By David M. Goldstein | 19 May 2012

The tag on Screaming Females has always been that you have to see them live to fully appreciate them, their studio records being mere placeholders. This is generally a backhanded compliment, a nice way of saying that the energy of the live performance will hopefully allow you to ignore the fact that these guys don’t have anything resembling an actual song. But in the case of the New Brunswick, NJ based band, you really do need to see five-foot frontwoman Marissa Paternoster completely destroy her Fender onstage to fully understand why the kids speak of the Screamales in tones once reserved for Hub City luminaries like Lifetime and the Bouncing Souls. Paternoster is deserving of all of the “shred goddess” clichés heaped upon her, ripping off all manner of crunchy riffs and fuzz solos suggesting J. Mascis on a caffeine jag.

And up until Ugly, Screaming Females’ four prior studio albums did indeed feel like non-committal footnotes to the live show; maybe like fIREHOSE records or Grateful Dead albums other than American Beauty (1970). But they hired Steve Albini to prove they really cared this time out, and it’s a pairing both obvious and awesome—a hot live act with a ’90s guitar sound and the one dude dedicated to getting bands to sound like themselves. Skinsman Jared Dougherty completely benefits from the Albini drum sound, and the whole thing sounds gloriously recorded to the floor and un-fussed with, as it ought to be.

For the most part, it works. Ugly’s first five songs are the five best studio recordings of Screaming Females’ career, each catchy, crunchy, and perfectly sequenced with segues in mind. “It All Means Nothing” begins with a glorious thud and swings like a lost L7 classic, “Rotten Apple” is sprightly power pop, and “High” the album’s early apex; a half dozen colliding riffs culminating in a last minute tempo increase nearly sending the tune off the rails. Though Paternoster’s nasally sing-speak remains a slowly acquired taste, she’s figured out how to sell a decent hook, and it’s paying off.

So riddle me this, Screaming Females: you seem like scholars of rock history, you covered “Cortez the Killer” once, so why fourteen songs and fifty-four minutes? Can you guys name any hour-long fourteen track records that wouldn’t have benefited from twenty fewer minutes? Ugly simply suffers from being too long, with a mostly extraneous Side B that finds the Screamales reverting to bad habits, namely self-indulgence with negligible catchy bits (i.e. all seven-and-a-half minutes of “Doom 84”). “Leave it All Up to Me” makes good use of the bass line from Smashing Pumpkins’ “Hummer,” and “Help Me” is another good example of the fuzzy power-pop that Paternoster is now excelling at. But there’s too much dross here, and that includes “It’s Nice,” a string-laden, MOR send-up that I have to assume was designed to be a joke on some level. And while I feel a bit sheepish for taking an otherwise good band to task for employing a “more is better” mentality, the good stuff just gets diluted.
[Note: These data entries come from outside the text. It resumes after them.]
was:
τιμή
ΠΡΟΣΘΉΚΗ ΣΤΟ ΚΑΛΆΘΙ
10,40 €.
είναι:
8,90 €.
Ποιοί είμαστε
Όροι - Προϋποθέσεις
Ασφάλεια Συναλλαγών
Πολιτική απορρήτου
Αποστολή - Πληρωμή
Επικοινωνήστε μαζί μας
Regardless, Ugly is still at least half of Screaming Females’ best studio recording to date, and it’s easy to forget they’re still all only in their early twenties, despite existing since 2006 and having released five albums in six years. Their live show remains the real draw, but is that really such a bad place to be in this day and age? Nobody makes any money selling records—or at least not rock bands on indie labels, anyway—and Screaming Females are young enough that they have plenty of time to keep working toward their Kid A (2000).